Top of PROVIDED RECORDS

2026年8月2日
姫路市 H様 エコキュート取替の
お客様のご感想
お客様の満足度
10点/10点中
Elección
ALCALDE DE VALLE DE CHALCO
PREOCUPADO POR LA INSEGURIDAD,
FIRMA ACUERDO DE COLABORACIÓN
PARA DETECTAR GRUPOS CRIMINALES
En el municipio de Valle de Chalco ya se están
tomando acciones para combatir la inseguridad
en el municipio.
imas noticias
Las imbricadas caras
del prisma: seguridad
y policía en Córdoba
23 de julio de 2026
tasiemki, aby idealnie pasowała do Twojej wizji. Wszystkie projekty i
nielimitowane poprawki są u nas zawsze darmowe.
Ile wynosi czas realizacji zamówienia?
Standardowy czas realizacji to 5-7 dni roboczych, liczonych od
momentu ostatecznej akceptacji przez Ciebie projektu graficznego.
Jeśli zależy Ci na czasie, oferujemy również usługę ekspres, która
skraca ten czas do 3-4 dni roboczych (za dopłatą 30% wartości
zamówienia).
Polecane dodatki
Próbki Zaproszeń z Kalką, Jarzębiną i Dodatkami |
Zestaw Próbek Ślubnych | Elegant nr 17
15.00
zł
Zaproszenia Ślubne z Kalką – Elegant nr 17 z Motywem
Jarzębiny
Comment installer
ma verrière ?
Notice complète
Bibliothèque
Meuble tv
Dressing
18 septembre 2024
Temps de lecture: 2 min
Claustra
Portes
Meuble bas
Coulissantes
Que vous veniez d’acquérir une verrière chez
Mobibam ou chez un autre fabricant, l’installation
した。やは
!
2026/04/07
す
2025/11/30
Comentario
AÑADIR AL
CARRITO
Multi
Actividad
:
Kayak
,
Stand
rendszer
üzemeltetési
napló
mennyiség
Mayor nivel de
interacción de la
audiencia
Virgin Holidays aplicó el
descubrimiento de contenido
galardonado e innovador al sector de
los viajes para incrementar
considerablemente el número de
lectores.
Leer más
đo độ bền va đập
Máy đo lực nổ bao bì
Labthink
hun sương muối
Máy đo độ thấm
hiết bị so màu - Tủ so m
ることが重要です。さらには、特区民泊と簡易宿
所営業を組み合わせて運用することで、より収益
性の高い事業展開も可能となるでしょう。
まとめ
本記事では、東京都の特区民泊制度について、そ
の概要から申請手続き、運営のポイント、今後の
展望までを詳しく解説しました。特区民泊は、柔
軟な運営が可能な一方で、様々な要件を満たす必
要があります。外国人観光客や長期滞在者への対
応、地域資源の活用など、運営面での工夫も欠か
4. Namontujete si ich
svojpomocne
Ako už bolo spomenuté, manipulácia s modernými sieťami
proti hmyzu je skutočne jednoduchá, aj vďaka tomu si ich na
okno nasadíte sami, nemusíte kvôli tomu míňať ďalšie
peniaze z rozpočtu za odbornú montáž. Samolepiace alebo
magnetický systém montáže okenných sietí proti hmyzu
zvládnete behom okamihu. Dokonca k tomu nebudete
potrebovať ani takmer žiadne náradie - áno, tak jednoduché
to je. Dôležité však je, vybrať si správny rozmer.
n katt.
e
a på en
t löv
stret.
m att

Bottom of PROVIDED RECORDS

[WORK REQUEST] Return each line from the records that includes the word "hmyzu".

[ANSWER FOR THIS EXERCISE]
proti hmyzu je skutočne jednoduchá, aj vďaka tomu si ich na
magnetický systém montáže okenných sietí proti hmyzu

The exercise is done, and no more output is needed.